Notably, we initially observed consistent enrichment of TGG sequences immediately beyond the 3′ incision site, particularly in short XR-seq fragments. However, our bioinformatic analysis and experimental data indicate that this enrichment is likely due to mispriming events in excised fragments lacking a 3′ adapter but ending in an adapter-homologous TGG sequence. As we have shown that mispriming is primarily caused by the Kappa HiFi polymerase, it may be prudent to consider using a different DNA polymerase in future XR-seq experiments. Additionally, in order to avoid potential artifacts, bioinformatic analysis of XR-seq data could benefit from filtering reads with 3′ flanking sequences (i.e. TGG) indicative of mispriming.
While this study did not find evidence for a consistent sequence pattern guiding the 3′ NER incision event, our data indicate that this incision site is instead significantly influenced by the distance of the 5′ incision event relative to the lesion. While it is known that the 5′ incision occurs prior to the 3′ incision during NER (15), to what extent the 5′ incision event influences the subsequent 3′ incision was previously unclear. Our analysis of cellular NER fragments revealed significant coupling between the 5′ and 3′ incisions in humans and other eukaryotes, with more distal 5′ incisions resulting in more lesion-proximal 3′ incisions and vice versa. A previous study suggested that longer single-stranded DNA (i.e. following 5′ incision) promotes incision efficiency by an XPD-XPG complex in vitro (53), which could explain the observed coupling in our data. Another possible explanation involves a recent structural model of the NER pre-incision complex, where looping of the lesion-containing ssDNA brings the 5′ and 3′ ssDNA-dsDNA junctions into close proximity (62). In this model, incision site coupling may be driven by more direct communication between the 5′ and 3′ endonucleases, perhaps mediated by the key NER factors XPA and RPA (62) (Figure 7F).
Our analysis indicates that NER incision patterns are also significantly modulated in human chromatin. It is known that nucleosomes significantly impact the initiation of GG-NER (32–34,63), but it was previously unclear how nucleosomes affect incision site selection, which occurs later in the NER pathway. Our data indicate that 5′ and 3′ incision site distance vary in a periodic fashion near nucleosome boundaries. Notably, the 5′ and 3′ incision site distances show significant coupling, with increases in 5′ incision distance partially compensated for by decreases in 3′ incision distance (and vice versa).
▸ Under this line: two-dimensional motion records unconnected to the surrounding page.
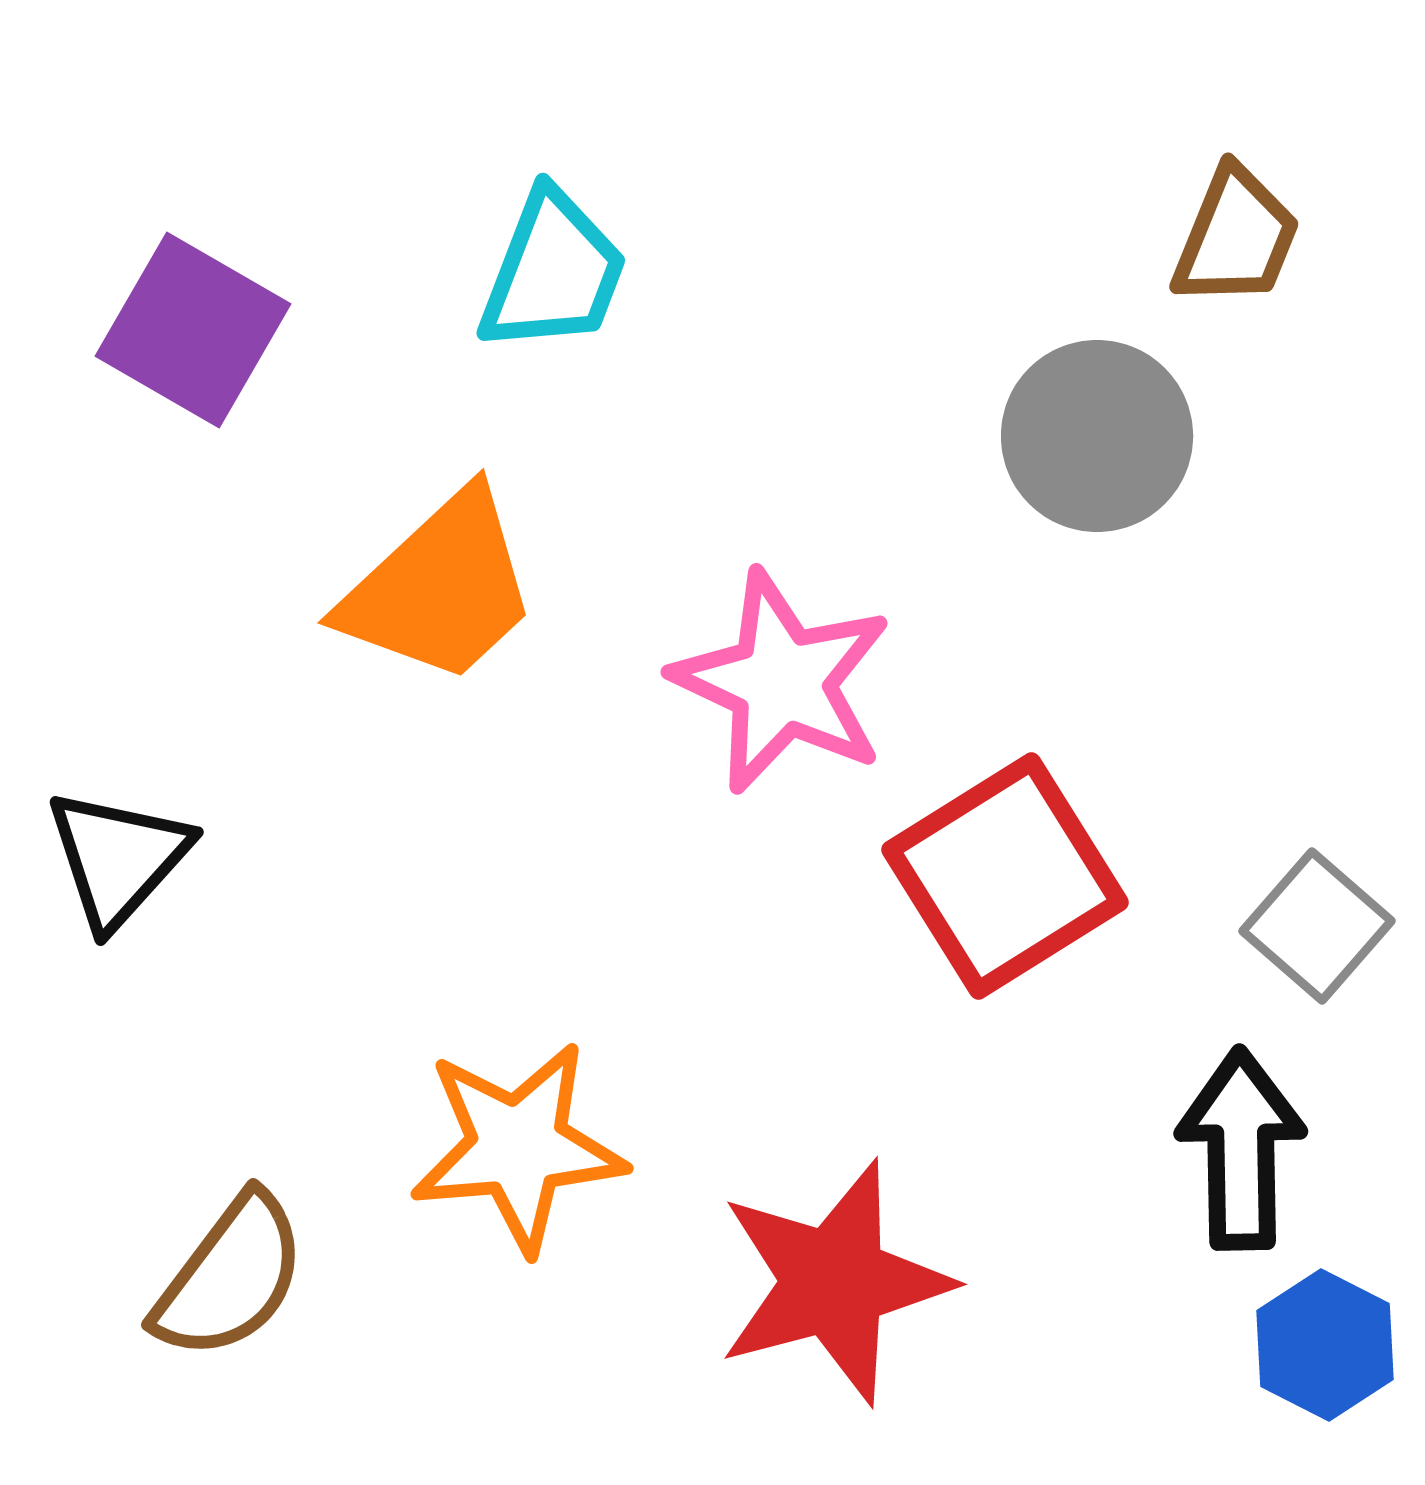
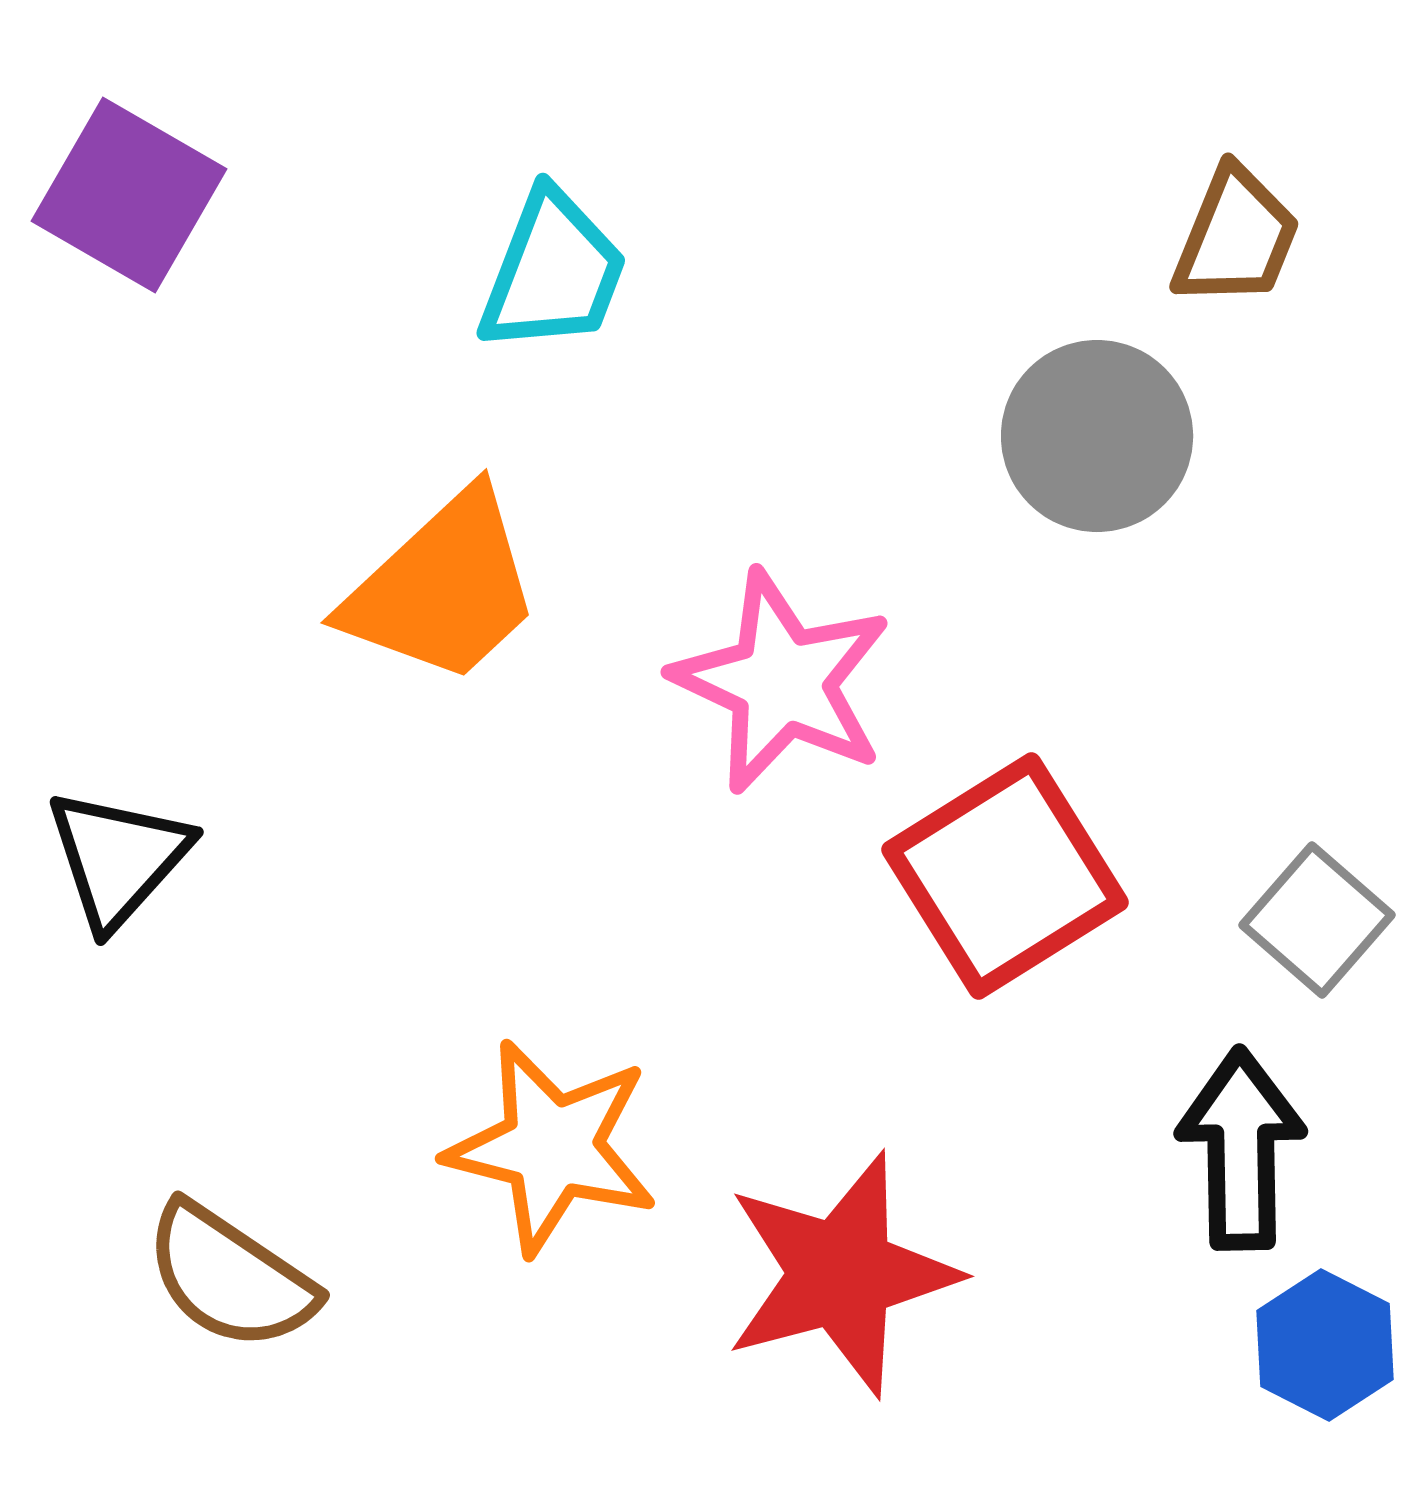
purple square: moved 64 px left, 135 px up
orange trapezoid: moved 3 px right
gray square: moved 6 px up
orange star: moved 34 px right; rotated 19 degrees clockwise
brown semicircle: rotated 87 degrees clockwise
red star: moved 7 px right, 8 px up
These incision patterns may reflect structural constraints on the NER reaction imposed by neighboring nucleosomes, or alternatively may arise from sequence biases (e.g. frequency of HYV sequences) in nucleosomal and linker DNA.
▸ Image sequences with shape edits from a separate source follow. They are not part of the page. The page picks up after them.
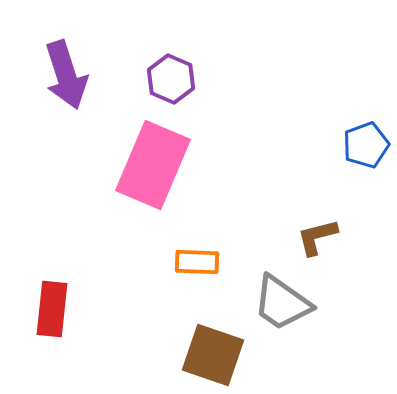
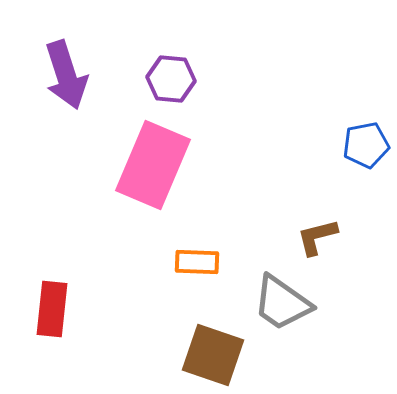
purple hexagon: rotated 18 degrees counterclockwise
blue pentagon: rotated 9 degrees clockwise
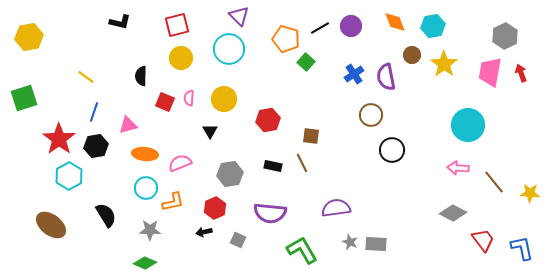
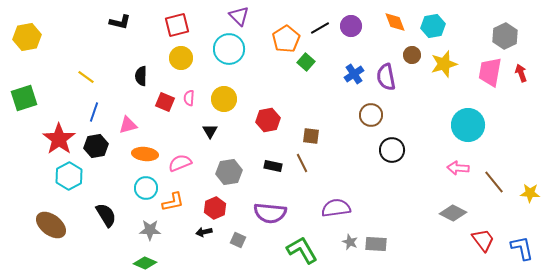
yellow hexagon at (29, 37): moved 2 px left
orange pentagon at (286, 39): rotated 24 degrees clockwise
yellow star at (444, 64): rotated 20 degrees clockwise
gray hexagon at (230, 174): moved 1 px left, 2 px up
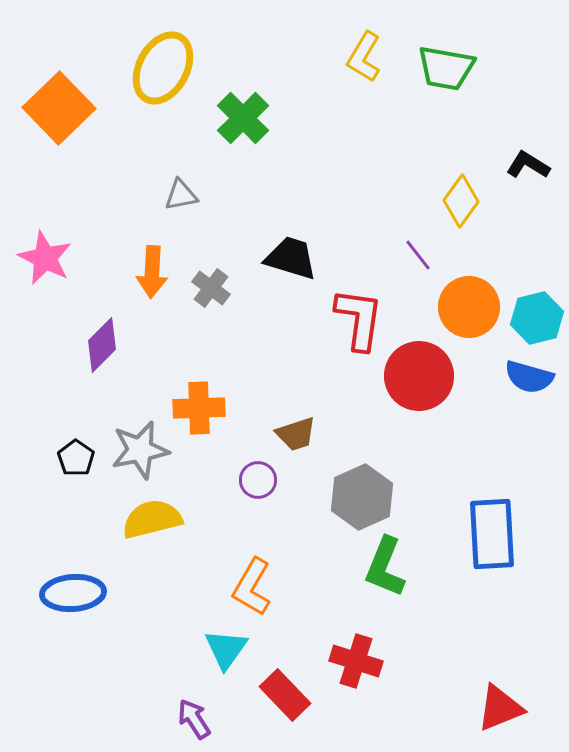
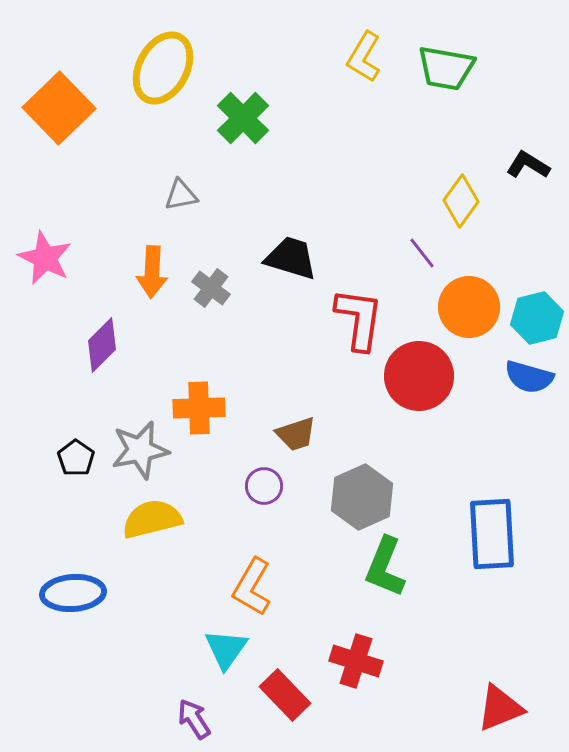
purple line: moved 4 px right, 2 px up
purple circle: moved 6 px right, 6 px down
In conclusion, these findings offer new insights into the biochemistry of the NER reaction and suggest hypotheses for how it is accommodated in cellular chromatin. Moreover, they highlight the utility of analyzing characteristic C > T (and CC > TT) mismatches to precisely locate lesions in XR-seq reads. These same analysis methods could be used in future studies to specifically measure repair of deaminated CPDs, which are thought to be a primary cause of mutations in human skin cancers (64), although this would require altering the XR-seq protocol (26) to eliminate high temperature steps prior to damage reversal. Additionally, our findings suggest methods for improved processing of XR-seq data, a commonly used method for analysis of NER activity (16,27,29,30,54,65–67), including filtering reads with 3′ flanking sequences (i.e. TGG) indicative of mispriming and a new protocol for aligning XR-seq reads with CC > TT mismatches. Future studies could adapt the bioinformatics methods described herein to analyze repair of other classes of DNA lesions (e.g. benzo[a]pyrene adducts, etc.) at single nucleotide resolution, potentially by employing translesion DNA polymerases in the XR-seq protocol that introduce characteristic mismatches at the location of the lesion.
Supplementary Material
Acknowledgements
We thank Hannah Wilson, Dr Kathir Selvam and Marian Laughery for their experimental advice. We are also grateful to Jacob Antony, Dr Smitha Sivapragasam, Dr Kathir Selvam, Dr Michael Smerdon, and Hannah Wilson for their helpful comments on the manuscript.
Contributor Information
Benjamin Morledge-Hampton, School of Molecular Biosciences, Washington State University, Pullman, WA 99164, USA.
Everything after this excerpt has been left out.